For the hundreds of people who helped design and build Genesis, September 8, 2004, was a bad day. After a nearly flawless two-year mission of collecting solar-wind particles, the Genesis team watched helplessly as its prized spacecraft plowed into the Utah soil at around 305 kilometers per hour (190 mph). The scientists and engineers would later learn that Genesis's parachute failed to deploy because small sensors designed to detect atmospheric entry were installed incorrectly.
Instead of bringing the particles home delicately, the craft cracked in half upon impact. The science canister containing the precious cargo was exposed to the air, the collector panels were shattered into more than 10,000 pieces, and parts of the spacecraft were pulverized into powder.

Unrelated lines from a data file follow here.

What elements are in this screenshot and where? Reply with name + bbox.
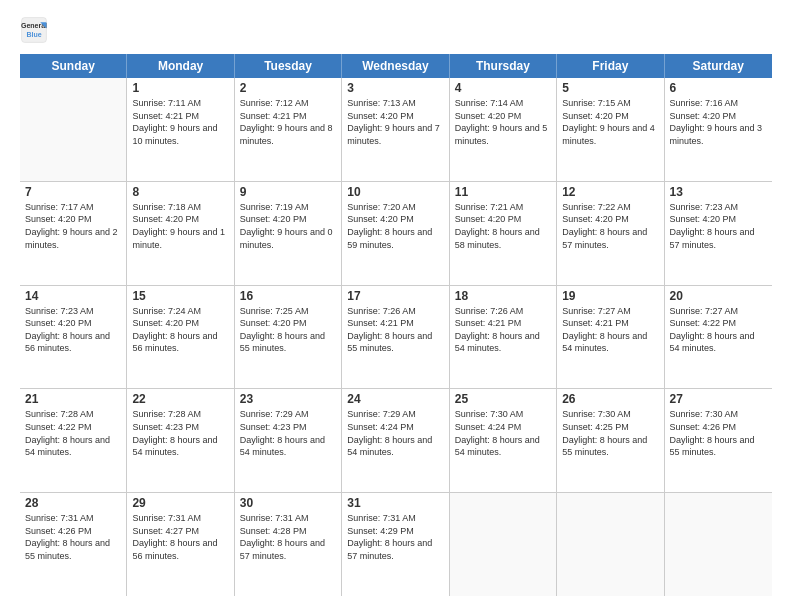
calendar-cell-29: 29Sunrise: 7:31 AM Sunset: 4:27 PM Dayli… — [127, 493, 234, 596]
sun-info: Sunrise: 7:28 AM Sunset: 4:23 PM Dayligh… — [132, 408, 228, 458]
calendar-cell-31: 31Sunrise: 7:31 AM Sunset: 4:29 PM Dayli… — [342, 493, 449, 596]
day-number: 14 — [25, 289, 121, 303]
sun-info: Sunrise: 7:12 AM Sunset: 4:21 PM Dayligh… — [240, 97, 336, 147]
calendar-cell-25: 25Sunrise: 7:30 AM Sunset: 4:24 PM Dayli… — [450, 389, 557, 492]
calendar-cell-12: 12Sunrise: 7:22 AM Sunset: 4:20 PM Dayli… — [557, 182, 664, 285]
calendar-cell-empty — [20, 78, 127, 181]
calendar: SundayMondayTuesdayWednesdayThursdayFrid… — [20, 54, 772, 596]
sun-info: Sunrise: 7:20 AM Sunset: 4:20 PM Dayligh… — [347, 201, 443, 251]
sun-info: Sunrise: 7:11 AM Sunset: 4:21 PM Dayligh… — [132, 97, 228, 147]
sun-info: Sunrise: 7:13 AM Sunset: 4:20 PM Dayligh… — [347, 97, 443, 147]
day-number: 26 — [562, 392, 658, 406]
calendar-cell-3: 3Sunrise: 7:13 AM Sunset: 4:20 PM Daylig… — [342, 78, 449, 181]
calendar-row-5: 28Sunrise: 7:31 AM Sunset: 4:26 PM Dayli… — [20, 493, 772, 596]
sun-info: Sunrise: 7:31 AM Sunset: 4:28 PM Dayligh… — [240, 512, 336, 562]
sun-info: Sunrise: 7:30 AM Sunset: 4:25 PM Dayligh… — [562, 408, 658, 458]
calendar-cell-20: 20Sunrise: 7:27 AM Sunset: 4:22 PM Dayli… — [665, 286, 772, 389]
sun-info: Sunrise: 7:14 AM Sunset: 4:20 PM Dayligh… — [455, 97, 551, 147]
sun-info: Sunrise: 7:27 AM Sunset: 4:22 PM Dayligh… — [670, 305, 767, 355]
calendar-cell-23: 23Sunrise: 7:29 AM Sunset: 4:23 PM Dayli… — [235, 389, 342, 492]
day-number: 12 — [562, 185, 658, 199]
day-number: 22 — [132, 392, 228, 406]
sun-info: Sunrise: 7:30 AM Sunset: 4:26 PM Dayligh… — [670, 408, 767, 458]
calendar-cell-16: 16Sunrise: 7:25 AM Sunset: 4:20 PM Dayli… — [235, 286, 342, 389]
sun-info: Sunrise: 7:19 AM Sunset: 4:20 PM Dayligh… — [240, 201, 336, 251]
calendar-cell-22: 22Sunrise: 7:28 AM Sunset: 4:23 PM Dayli… — [127, 389, 234, 492]
calendar-cell-4: 4Sunrise: 7:14 AM Sunset: 4:20 PM Daylig… — [450, 78, 557, 181]
day-number: 9 — [240, 185, 336, 199]
sun-info: Sunrise: 7:29 AM Sunset: 4:24 PM Dayligh… — [347, 408, 443, 458]
sun-info: Sunrise: 7:18 AM Sunset: 4:20 PM Dayligh… — [132, 201, 228, 251]
day-number: 24 — [347, 392, 443, 406]
sun-info: Sunrise: 7:16 AM Sunset: 4:20 PM Dayligh… — [670, 97, 767, 147]
day-number: 27 — [670, 392, 767, 406]
day-number: 16 — [240, 289, 336, 303]
logo: General Blue — [20, 16, 52, 44]
day-number: 15 — [132, 289, 228, 303]
day-number: 10 — [347, 185, 443, 199]
day-number: 30 — [240, 496, 336, 510]
day-number: 2 — [240, 81, 336, 95]
calendar-cell-1: 1Sunrise: 7:11 AM Sunset: 4:21 PM Daylig… — [127, 78, 234, 181]
day-header-monday: Monday — [127, 54, 234, 78]
sun-info: Sunrise: 7:26 AM Sunset: 4:21 PM Dayligh… — [455, 305, 551, 355]
calendar-header: SundayMondayTuesdayWednesdayThursdayFrid… — [20, 54, 772, 78]
sun-info: Sunrise: 7:23 AM Sunset: 4:20 PM Dayligh… — [670, 201, 767, 251]
calendar-row-1: 1Sunrise: 7:11 AM Sunset: 4:21 PM Daylig… — [20, 78, 772, 182]
sun-info: Sunrise: 7:31 AM Sunset: 4:26 PM Dayligh… — [25, 512, 121, 562]
sun-info: Sunrise: 7:30 AM Sunset: 4:24 PM Dayligh… — [455, 408, 551, 458]
day-number: 31 — [347, 496, 443, 510]
day-header-friday: Friday — [557, 54, 664, 78]
day-number: 5 — [562, 81, 658, 95]
sun-info: Sunrise: 7:27 AM Sunset: 4:21 PM Dayligh… — [562, 305, 658, 355]
sun-info: Sunrise: 7:26 AM Sunset: 4:21 PM Dayligh… — [347, 305, 443, 355]
day-number: 23 — [240, 392, 336, 406]
calendar-row-3: 14Sunrise: 7:23 AM Sunset: 4:20 PM Dayli… — [20, 286, 772, 390]
calendar-cell-9: 9Sunrise: 7:19 AM Sunset: 4:20 PM Daylig… — [235, 182, 342, 285]
day-number: 1 — [132, 81, 228, 95]
day-header-wednesday: Wednesday — [342, 54, 449, 78]
calendar-cell-8: 8Sunrise: 7:18 AM Sunset: 4:20 PM Daylig… — [127, 182, 234, 285]
day-number: 28 — [25, 496, 121, 510]
sun-info: Sunrise: 7:24 AM Sunset: 4:20 PM Dayligh… — [132, 305, 228, 355]
sun-info: Sunrise: 7:31 AM Sunset: 4:29 PM Dayligh… — [347, 512, 443, 562]
calendar-cell-21: 21Sunrise: 7:28 AM Sunset: 4:22 PM Dayli… — [20, 389, 127, 492]
day-header-thursday: Thursday — [450, 54, 557, 78]
calendar-cell-5: 5Sunrise: 7:15 AM Sunset: 4:20 PM Daylig… — [557, 78, 664, 181]
day-number: 18 — [455, 289, 551, 303]
calendar-body: 1Sunrise: 7:11 AM Sunset: 4:21 PM Daylig… — [20, 78, 772, 596]
calendar-cell-2: 2Sunrise: 7:12 AM Sunset: 4:21 PM Daylig… — [235, 78, 342, 181]
sun-info: Sunrise: 7:29 AM Sunset: 4:23 PM Dayligh… — [240, 408, 336, 458]
sun-info: Sunrise: 7:28 AM Sunset: 4:22 PM Dayligh… — [25, 408, 121, 458]
sun-info: Sunrise: 7:31 AM Sunset: 4:27 PM Dayligh… — [132, 512, 228, 562]
sun-info: Sunrise: 7:22 AM Sunset: 4:20 PM Dayligh… — [562, 201, 658, 251]
day-number: 17 — [347, 289, 443, 303]
day-number: 19 — [562, 289, 658, 303]
sun-info: Sunrise: 7:17 AM Sunset: 4:20 PM Dayligh… — [25, 201, 121, 251]
calendar-cell-11: 11Sunrise: 7:21 AM Sunset: 4:20 PM Dayli… — [450, 182, 557, 285]
sun-info: Sunrise: 7:15 AM Sunset: 4:20 PM Dayligh… — [562, 97, 658, 147]
day-number: 11 — [455, 185, 551, 199]
svg-rect-0 — [22, 18, 47, 43]
calendar-cell-26: 26Sunrise: 7:30 AM Sunset: 4:25 PM Dayli… — [557, 389, 664, 492]
logo-icon: General Blue — [20, 16, 48, 44]
sun-info: Sunrise: 7:21 AM Sunset: 4:20 PM Dayligh… — [455, 201, 551, 251]
day-header-sunday: Sunday — [20, 54, 127, 78]
day-header-saturday: Saturday — [665, 54, 772, 78]
calendar-cell-empty — [665, 493, 772, 596]
calendar-cell-7: 7Sunrise: 7:17 AM Sunset: 4:20 PM Daylig… — [20, 182, 127, 285]
calendar-cell-19: 19Sunrise: 7:27 AM Sunset: 4:21 PM Dayli… — [557, 286, 664, 389]
calendar-cell-30: 30Sunrise: 7:31 AM Sunset: 4:28 PM Dayli… — [235, 493, 342, 596]
calendar-cell-17: 17Sunrise: 7:26 AM Sunset: 4:21 PM Dayli… — [342, 286, 449, 389]
day-number: 29 — [132, 496, 228, 510]
calendar-cell-24: 24Sunrise: 7:29 AM Sunset: 4:24 PM Dayli… — [342, 389, 449, 492]
calendar-cell-13: 13Sunrise: 7:23 AM Sunset: 4:20 PM Dayli… — [665, 182, 772, 285]
svg-text:Blue: Blue — [26, 31, 41, 38]
calendar-cell-10: 10Sunrise: 7:20 AM Sunset: 4:20 PM Dayli… — [342, 182, 449, 285]
calendar-cell-empty — [557, 493, 664, 596]
day-number: 3 — [347, 81, 443, 95]
calendar-cell-28: 28Sunrise: 7:31 AM Sunset: 4:26 PM Dayli… — [20, 493, 127, 596]
day-number: 4 — [455, 81, 551, 95]
sun-info: Sunrise: 7:25 AM Sunset: 4:20 PM Dayligh… — [240, 305, 336, 355]
day-number: 7 — [25, 185, 121, 199]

Any surviving shards were contaminated by dust, dirt, debris, and moisture.
Despite this adversity, the Genesis team announced yesterday at the Lunar and Planetary Science Conference in Houston, Texas, that it can still fulfill most or perhaps all of the mission's prime objectives.

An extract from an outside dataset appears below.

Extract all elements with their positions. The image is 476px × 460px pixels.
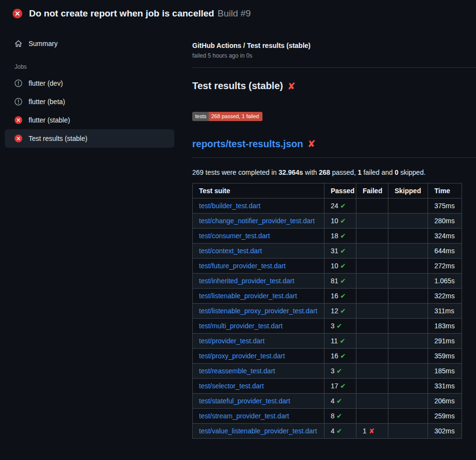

After the crash, the Genesis team took immediate action to salvage whatever samples it could. "The best place to have a failure is on Earth," says Genesis principal investigator Donald Burnett (Caltech). "You can pick up the pieces. You can use every bit of modern technology to solve your problem." Following Burnett's lead, team members spent the past six months gathering, cataloging, and cleaning the fragments. So far they've logged 9,338 pieces.
Most important, Genesis successfully collected three varieties of solar-wind particles: slow-moving particles, fast-moving particles, and coronal-mass-ejection particles. The spacecraft had 5 different panels containing 15 different types of collector materials with 301 individual collector chips in total.

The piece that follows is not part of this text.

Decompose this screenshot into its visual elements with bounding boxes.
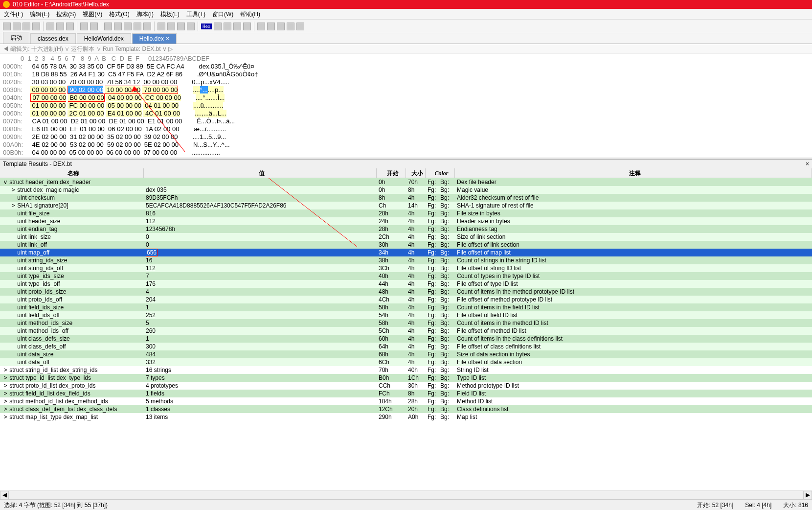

Since Genesis gathered the various types of solar-wind particles on specific plates, the Herculean task at hand is to determine what shards came from which plates. Currently the team is using microscopy to help identify the origin of some fragments. But it's slow going says team member Karen McNamara (NASA/Johnson Space Center).
Things aren't completely bleak. Of the 271 whole and 30 half hexagons, there are some 199 fragments still attached to the plates. And a scant few of the hexagons actually survived the crash landing. But there is still the major issue of contamination. Much progress has already been made toward cleaning the pieces. Using the most damaged bits as guinea pigs, the scientists have tried a variety of methods to remove dust from the shards without damaging the solar-wind particles trapped inside. Techniques like ultrasonic shaking, chemical rinsing, and laser ablation are some of the more promising solutions thus far.
Although the team has no official science results yet, Burnett expresses confidence in long-term success. "We're not giving up on anything," he says. "It's going to be harder and take a little longer than what we predicted. Just have a little patience with us while we clean things up."